Algunas filosofías recomendaron al hombre, como fin último, renunciar totalmente a la acción. Consideran la vida como un mal que sólo proporciona a los mortales pena, sufrimiento y angustia, y niegan resueltamente que cualquier esfuerzo humano consciente pueda hacerla más tolerable. Sólo aniquilando la consciencia, la volición y la vida es posible alcanzar la felicidad. El camino único que conduce a la salvación y a la bienaventuranza exige al hombre transformarse en un ser perfectamente pasivo, indiferente e inerte como las plantas. El bien supremo consiste en rehuir tanto el pensamiento como la acción.
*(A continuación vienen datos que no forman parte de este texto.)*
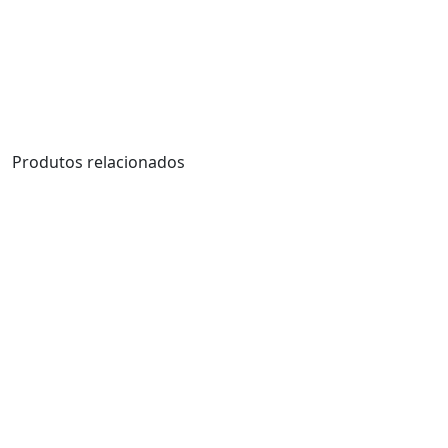
Produtos relacionados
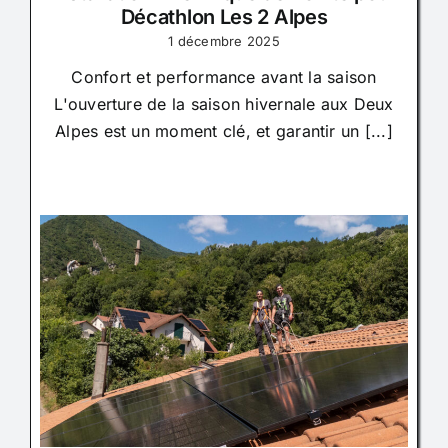
Décathlon Les 2 Alpes
1 décembre 2025
Confort et performance avant la saison
L'ouverture de la saison hivernale aux Deux
Alpes est un moment clé, et garantir un [...]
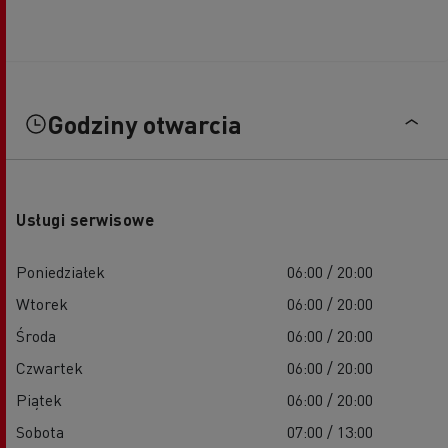
Godziny otwarcia
Usługi serwisowe
Poniedziałek
06:00 / 20:00
Wtorek
06:00 / 20:00
Środa
06:00 / 20:00
Czwartek
06:00 / 20:00
Piątek
06:00 / 20:00
Sobota
07:00 / 13:00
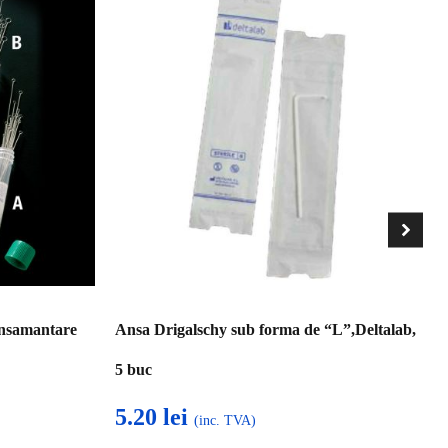
insamantare
Ansa Drigalschy sub forma de “L”,Deltalab,
5 buc
5.20
lei
(inc. TVA)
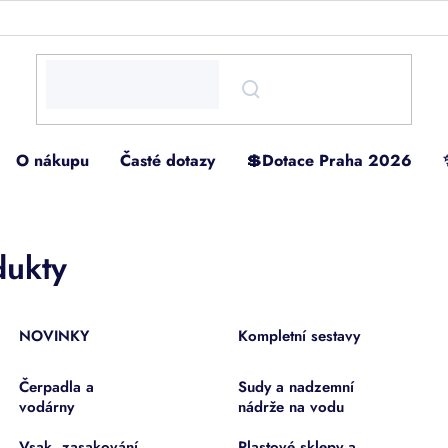
O nákupu
Časté dotazy
💲Dotace Praha 2026
dukty
NOVINKY
Kompletní sestavy
Čerpadla a
Sudy a nadzemní
vodárny
nádrže na vodu
Vsak, zasakování,
Plastové sklepy a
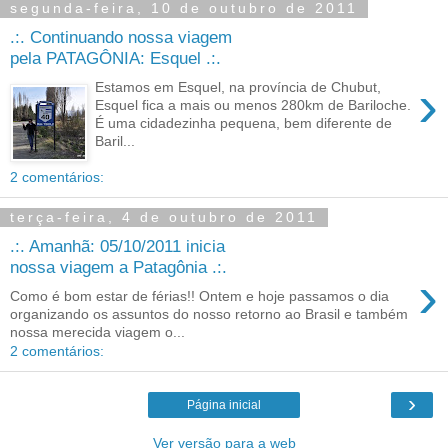
segunda-feira, 10 de outubro de 2011
.:. Continuando nossa viagem
pela PATAGÔNIA: Esquel .:.
›
Estamos em Esquel, na província de Chubut,
Esquel fica a mais ou menos 280km de Bariloche.
É uma cidadezinha pequena, bem diferente de
Baril...
2 comentários:
terça-feira, 4 de outubro de 2011
.:. Amanhã: 05/10/2011 inicia
nossa viagem a Patagônia .:.
›
Como é bom estar de férias!! Ontem e hoje passamos o dia
organizando os assuntos do nosso retorno ao Brasil e também
nossa merecida viagem o...
2 comentários:
›
Página inicial
Ver versão para a web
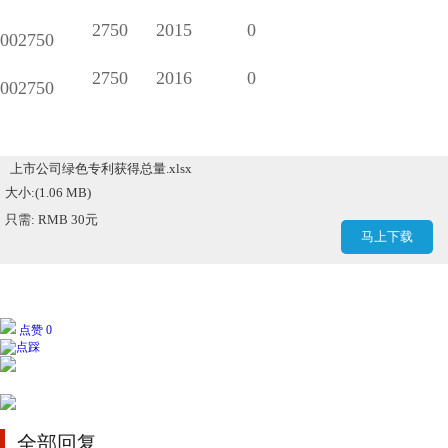
2750
2015
0
002750
2750
2016
0
002750
上市公司绿色专利获得总量.xlsx
大小:(1.06 MB)
只需: RMB 30元
马上下载
点赞 0
全部回复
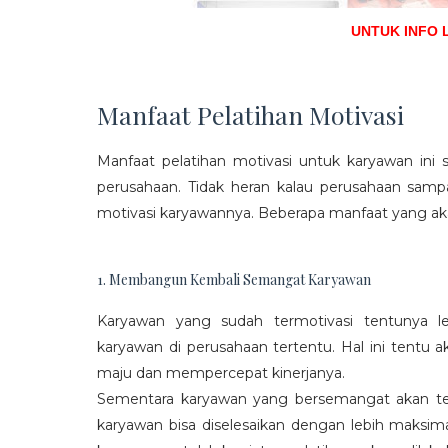
UNTUK INFO 
Manfaat Pelatihan Motivasi
Manfaat pelatihan motivasi untuk karyawan ini s
perusahaan. Tidak heran kalau perusahaan sam
motivasi karyawannya. Beberapa manfaat yang aka
1. Membangun Kembali Semangat Karyawan
Karyawan yang sudah termotivasi tentunya l
karyawan di perusahaan tertentu. Hal ini tentu
maju dan mempercepat kinerjanya.
Sementara karyawan yang bersemangat akan ter
karyawan bisa diselesaikan dengan lebih maksima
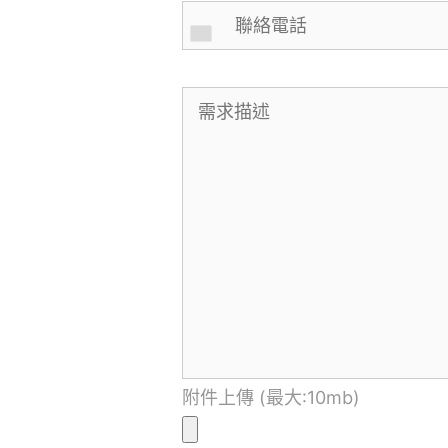
附件上傳 (最大:10mb)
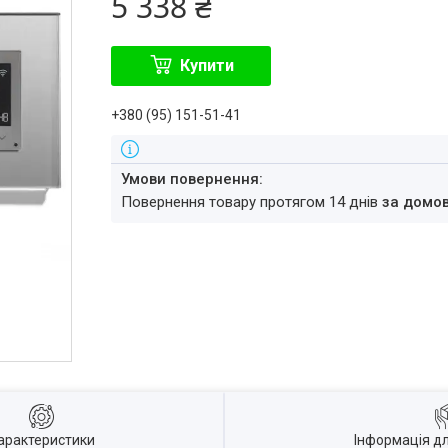
5 338 ₴
Купити
+380 (95) 151-51-41
повернення товару протягом 14 днів
за домо
арактеристики
Інформація д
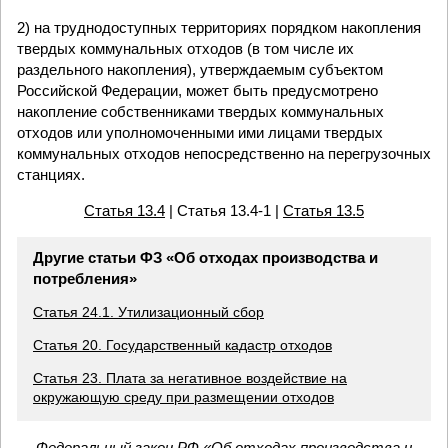
2) на труднодоступных территориях порядком накопления
твердых коммунальных отходов (в том числе их
раздельного накопления), утверждаемым субъектом
Российской Федерации, может быть предусмотрено
накопление собственниками твердых коммунальных
отходов или уполномоченными ими лицами твердых
коммунальных отходов непосредственно на перегрузочных
станциях.
Статья 13.4
| Статья 13.4-1 |
Статья 13.5
Другие статьи ФЗ «Об отходах производства и
потребления»
Статья 24.1. Утилизационный сбор
Статья 20. Государственный кадастр отходов
Статья 23. Плата за негативное воздействие на
окружающую среду при размещении отходов
Федеральный закон РФ «Об отходах производства и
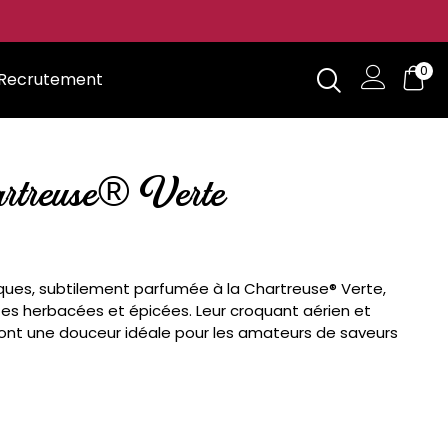
0
Recrutement
rtreuse® Verte
ues, subtilement parfumée à la Chartreuse® Verte,
es herbacées et épicées. Leur croquant aérien et
font une douceur idéale pour les amateurs de saveurs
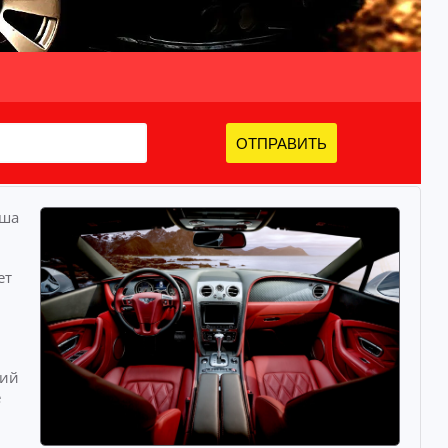
ОТПРАВИТЬ
аша
ет
ций
е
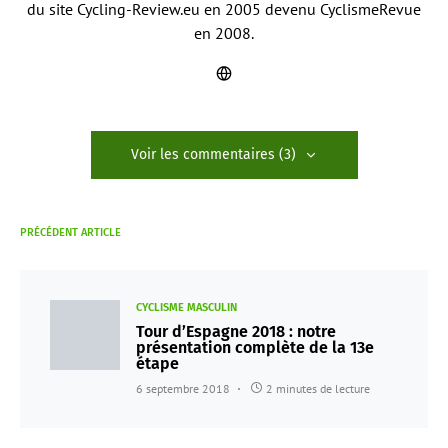
du site Cycling-Review.eu en 2005 devenu CyclismeRevue
en 2008.
Voir les commentaires (3)
PRÉCÉDENT ARTICLE
CYCLISME MASCULIN
Tour d’Espagne 2018 : notre
présentation complète de la 13e
étape
6 septembre 2018
2 minutes de lecture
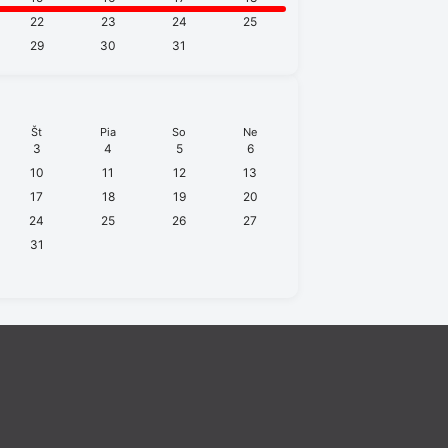
22
23
24
25
29
30
31
Št
Pia
So
Ne
3
4
5
6
10
11
12
13
17
18
19
20
24
25
26
27
31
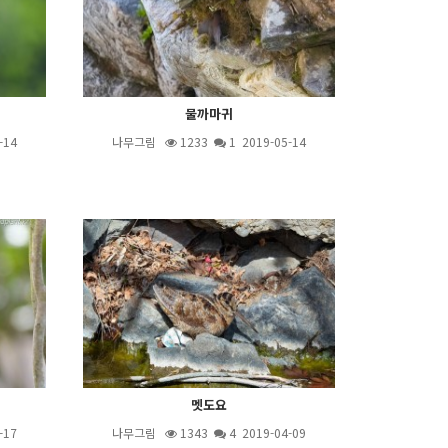
물까마귀
-14
나무그림
1233
1
2019-05-14
멧도요
-17
나무그림
1343
4
2019-04-09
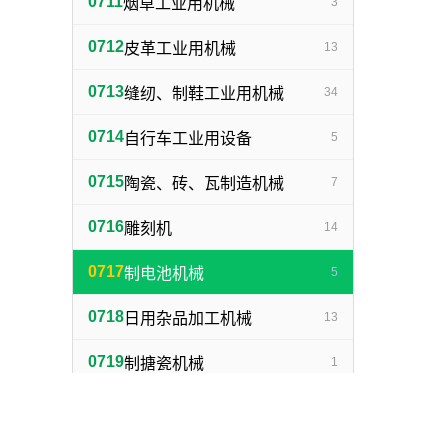
0711
烟草工业用机械
3
0712
皮革工业用机械
13
0713
缝纫、制鞋工业用机械
34
0714
自行车工业用设备
5
0715
陶瓷、砖、瓦制造机械
7
0716
雕刻机
14
0717
制电池机械
5
0718
日用杂品加工机械
13
0719
制搪瓷机械
1
0720
制灯泡机械
1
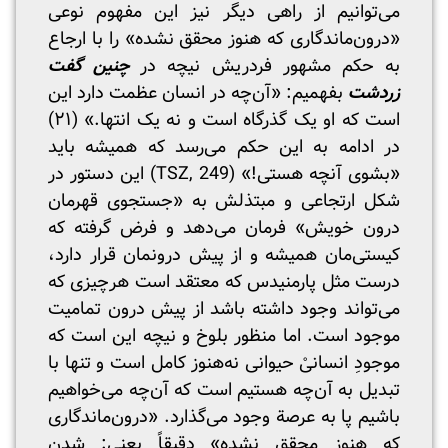
می‌توانیم از راهی دیگر نیز این مفهوم نوعی
«درون‌ماندگاری که هنوز محقق نشده» را با ارجاع
به حکم مشهور فردریش نیچه در
چنین گفت
زردشت
بفهمیم: «آن‌چه در انسان عظمت دارد این
است که او یک گذرگاه است و نه یک انتها.» (۲۱)
در ادامه به این حکم می‌رسد که همیشه باید
«بشوی آنچه هستی!» (TSZ, 249) این دستور در
شکل ارتجاعی و مبتذلش به «جستجوی قهرمان
درون خویش» فرمان می‌دهد و فرض گرفته که
کیستی‌مان همیشه و از پیش درونمان قرار دارد،
درست مثل پارمنیدس که معتقد است هرچیزی که
می‌تواند وجود داشته باشد از پیش درون تمامیت
موجود است. اما منظور بلوخ و نیچه این است که
موجودِ انسانیْ حیوانی نه‌هنوز کامل است و تنها با
تبدیل به آن‌چه هستیم است که آن‌چه می‌خواهیم
باشیم پا به عرصة وجود می‌گذارد. «درون‌ماندگاری
که هنوز محقق نشده» دقیقاً یعنی: شدن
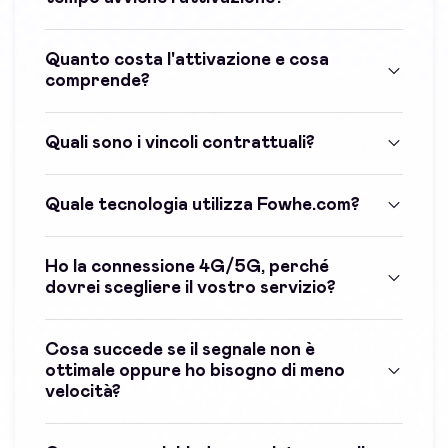
Quanto costa l'attivazione e cosa
comprende?
Quali sono i vincoli contrattuali?
Quale tecnologia utilizza Fowhe.com?
Ho la connessione 4G/5G, perché
dovrei scegliere il vostro servizio?
Cosa succede se il segnale non è
ottimale oppure ho bisogno di meno
velocità?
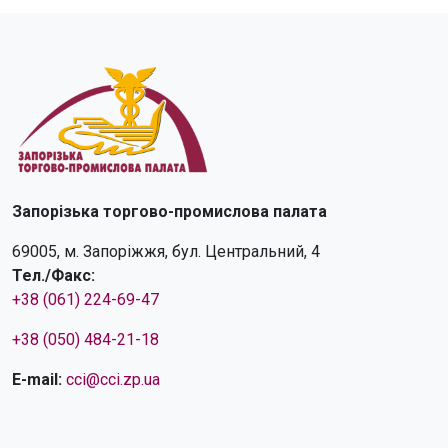
Запорізька торгово-промислова палата
69005, м. Запоріжжя, бул. Центральний, 4
Тел./Факс:
+38 (061) 224-69-47
+38 (050) 484-21-18
E-mail:
cci@cci.zp.ua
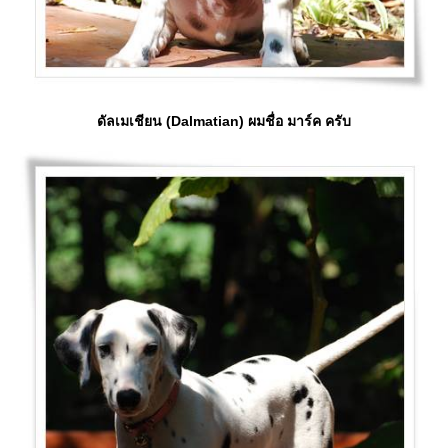
ดัลเมเชียน (Dalmatian) ผมชื่อ มาร์ค ครับ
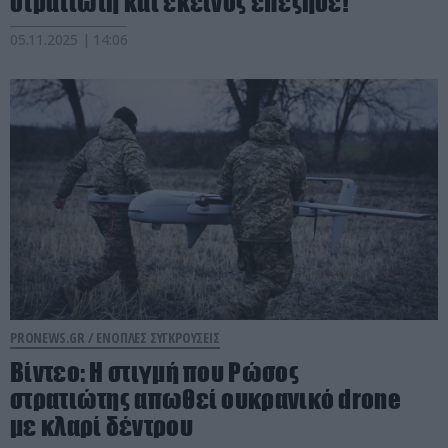
στρατιώτη και εκείνος επέζησε!
05.11.2025 | 14:06
PRONEWS.GR /
ΕΝΟΠΛΕΣ ΣΥΓΚΡΟΥΣΕΙΣ
Βίντεο: Η στιγμή που Ρώσος
στρατιώτης απωθεί ουκρανικό drone
με κλαρί δέντρου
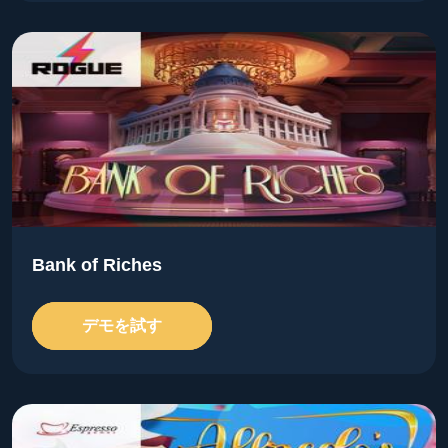
Bank of Riches
デモを試す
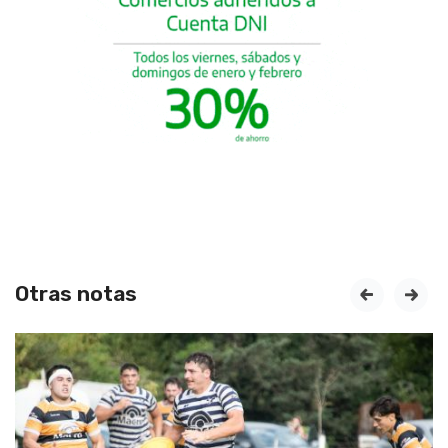
Otras notas
prev
next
Tales son en esencia las enseñanzas de diversas filosofías indias, especialmente el budismo, así como del pensamiento de Schopenhauer. La praxeología no se interesa por tales doctrinas. La posición de nuestra ciencia es totalmente neutral ante todo género de juicio valorativo y la elección de los fines últimos. La misión de la praxeología no es aprobar ni condenar, sino describir la realidad.
La praxeología pretende analizar la acción humana. Se ocupa del hombre que efectivamente actúa; nunca de un supuesto ser humano que, a modo de planta, llevaría una existencia meramente vegetativa.